The Bible passage that says to turn the other cheek may confuse us. Are we to stand still while someone beats us up physically or emotionally? That’s not the message Jesus was delivering. When He gave the Sermon on the Mount, He was expanding outward obedience to the Law to include attitudes and motives.

The familiar expression “an eye for an eye and a tooth for a tooth” comes from Exodus 21:23-25, an Old Testament law describing appropriate penalties for injury. Some interpreted this as allowing retaliation by civil government. But Jesus was showing a better option—the way of love.

Pride will certainly trigger a desire for revenge if a coworker takes credit for our work or a family member repeatedly says unkind words. Yet we are not to “repay evil with evil or insult with insult” but should instead give a blessing (1 Peter 3:9 NIV).

In daily practice, the form a righteous response takes depends on the situation. We may need to ignore the other person’s actions, walk away from the abuse, or confront our enemy. Instead of trying to get even, we should seek to understand that person and the reason for any animosity toward us.

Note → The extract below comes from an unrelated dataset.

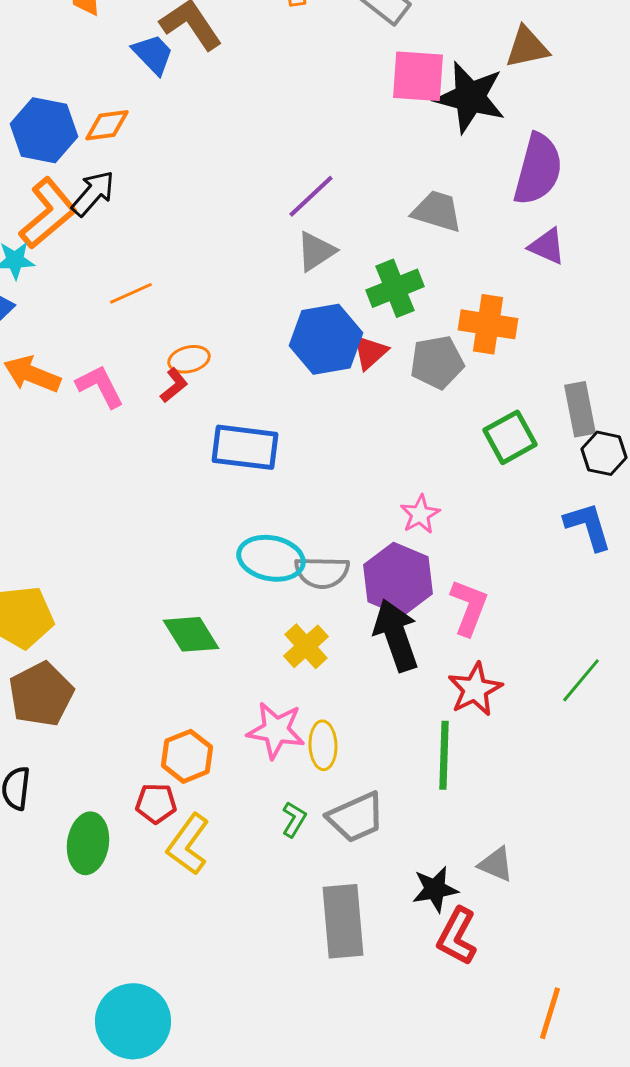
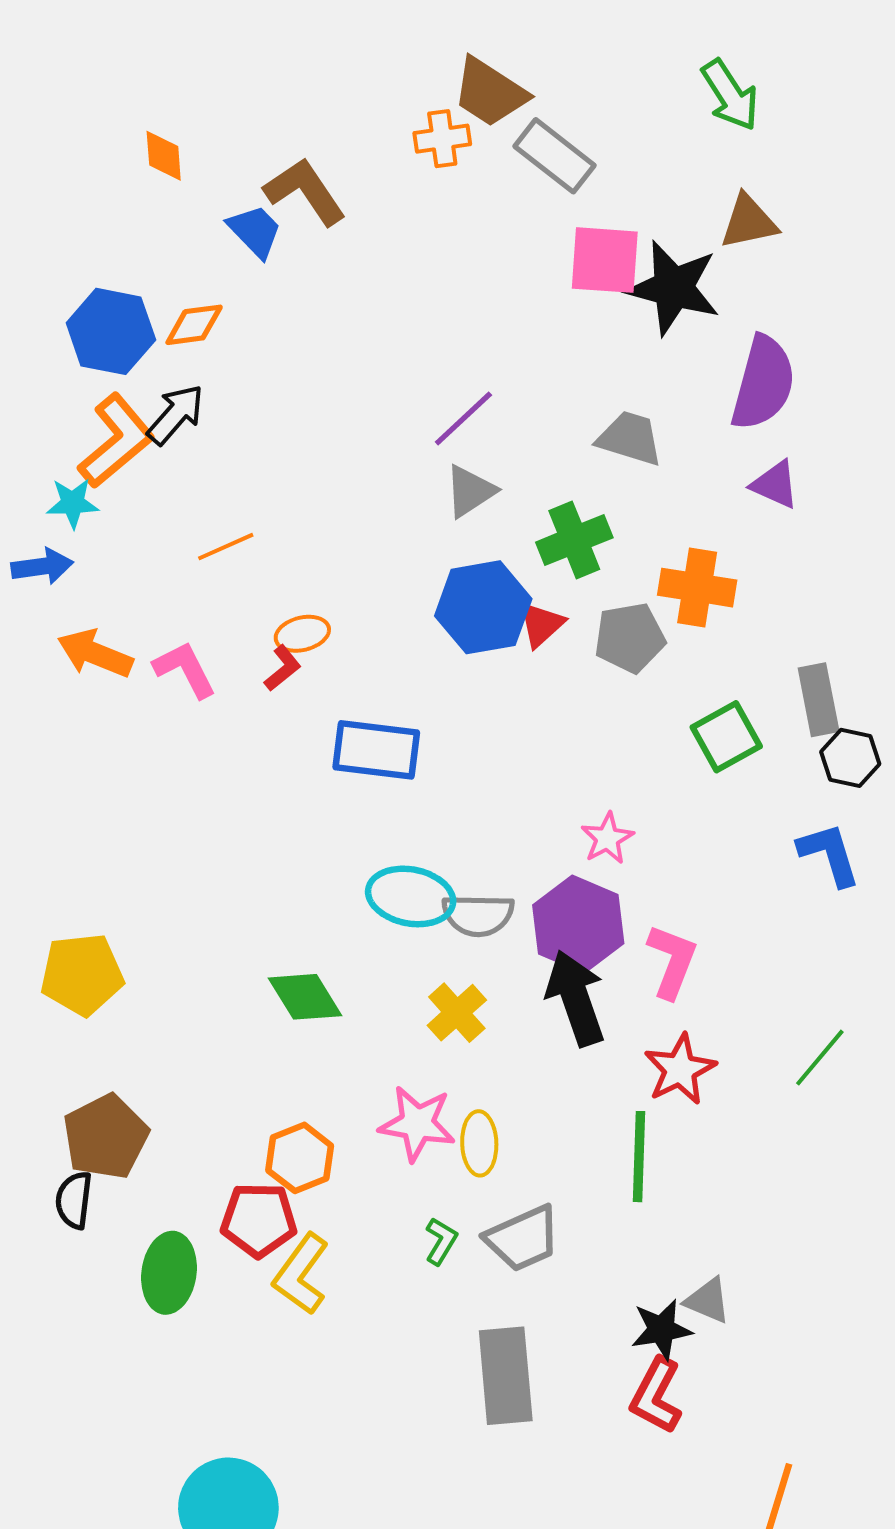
brown pentagon: (41, 694) -> (106, 1137), moved
red pentagon: (156, 803) -> (259, 1220), size x1.4
black star: (435, 889) -> (661, 1330), moved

God has lessons for us to learn in these difficult situations. When we endure unjust treatment, we are following in Christ’s footsteps. No one was more unjustly treated than the sinless Son of God. Yet He “did not revile in return” and “uttered no threats” but kept entrusting Himself to His Father, knowing that He judges righteously (1 Peter 2:20-23). Surely God can also handle our grievances if we’ll respond as Christ did.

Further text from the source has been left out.